* **Directions**
Below are entries. Reproduce exactly the lines between the line holding "section to confirm" and the line holding "ACTION GAMES", inclusive, and only those.

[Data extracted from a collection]
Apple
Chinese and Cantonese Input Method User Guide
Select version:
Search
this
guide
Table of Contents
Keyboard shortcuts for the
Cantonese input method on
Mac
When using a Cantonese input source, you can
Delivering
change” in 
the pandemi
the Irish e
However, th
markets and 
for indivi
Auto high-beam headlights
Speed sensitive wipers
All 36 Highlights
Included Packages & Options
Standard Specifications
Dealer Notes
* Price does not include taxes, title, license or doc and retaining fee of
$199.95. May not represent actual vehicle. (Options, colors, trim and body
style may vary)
---
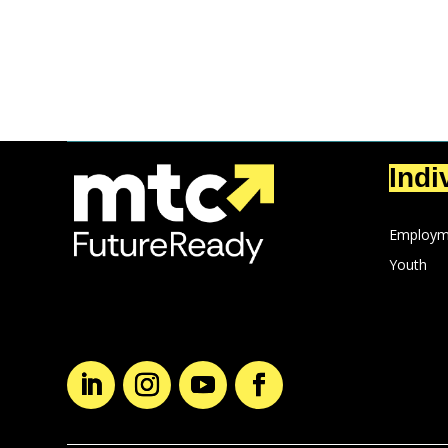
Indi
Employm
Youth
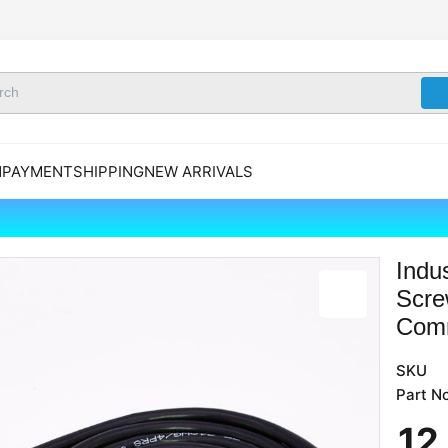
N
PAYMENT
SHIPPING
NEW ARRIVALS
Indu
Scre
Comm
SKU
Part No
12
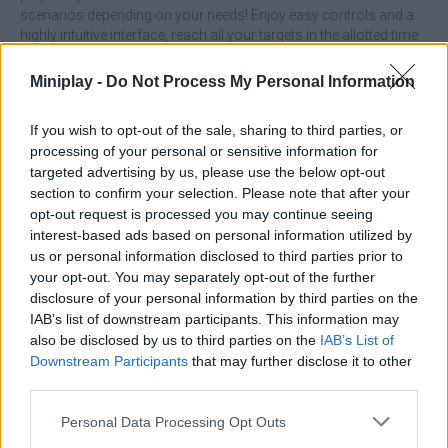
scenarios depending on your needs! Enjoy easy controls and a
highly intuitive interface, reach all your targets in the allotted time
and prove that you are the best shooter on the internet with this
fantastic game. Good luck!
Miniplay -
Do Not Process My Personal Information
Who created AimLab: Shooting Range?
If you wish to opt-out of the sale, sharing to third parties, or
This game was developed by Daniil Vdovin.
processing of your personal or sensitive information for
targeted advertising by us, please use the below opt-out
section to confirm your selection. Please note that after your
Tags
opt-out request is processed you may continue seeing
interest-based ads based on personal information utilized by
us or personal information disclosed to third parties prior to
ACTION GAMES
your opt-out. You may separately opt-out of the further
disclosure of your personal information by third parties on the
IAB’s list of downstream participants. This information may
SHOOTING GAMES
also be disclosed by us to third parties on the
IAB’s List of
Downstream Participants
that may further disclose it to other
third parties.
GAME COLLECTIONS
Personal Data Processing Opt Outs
* * *
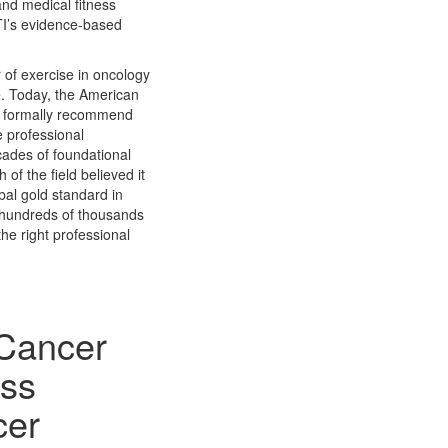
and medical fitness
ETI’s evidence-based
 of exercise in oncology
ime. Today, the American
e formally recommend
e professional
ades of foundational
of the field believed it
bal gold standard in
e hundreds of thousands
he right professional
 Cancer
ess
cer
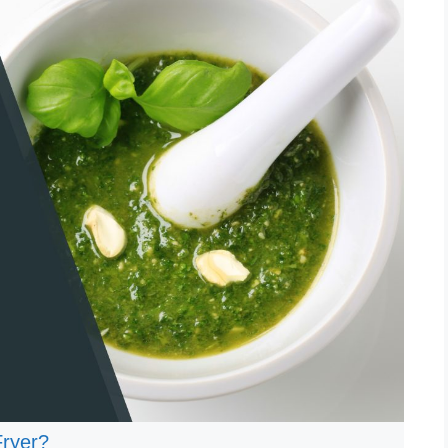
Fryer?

* **Response area**
section to confirm your selection. Please note that after your
Tags
opt-out request is processed you may continue seeing
interest-based ads based on personal information utilized by
us or personal information disclosed to third parties prior to
ACTION GAMES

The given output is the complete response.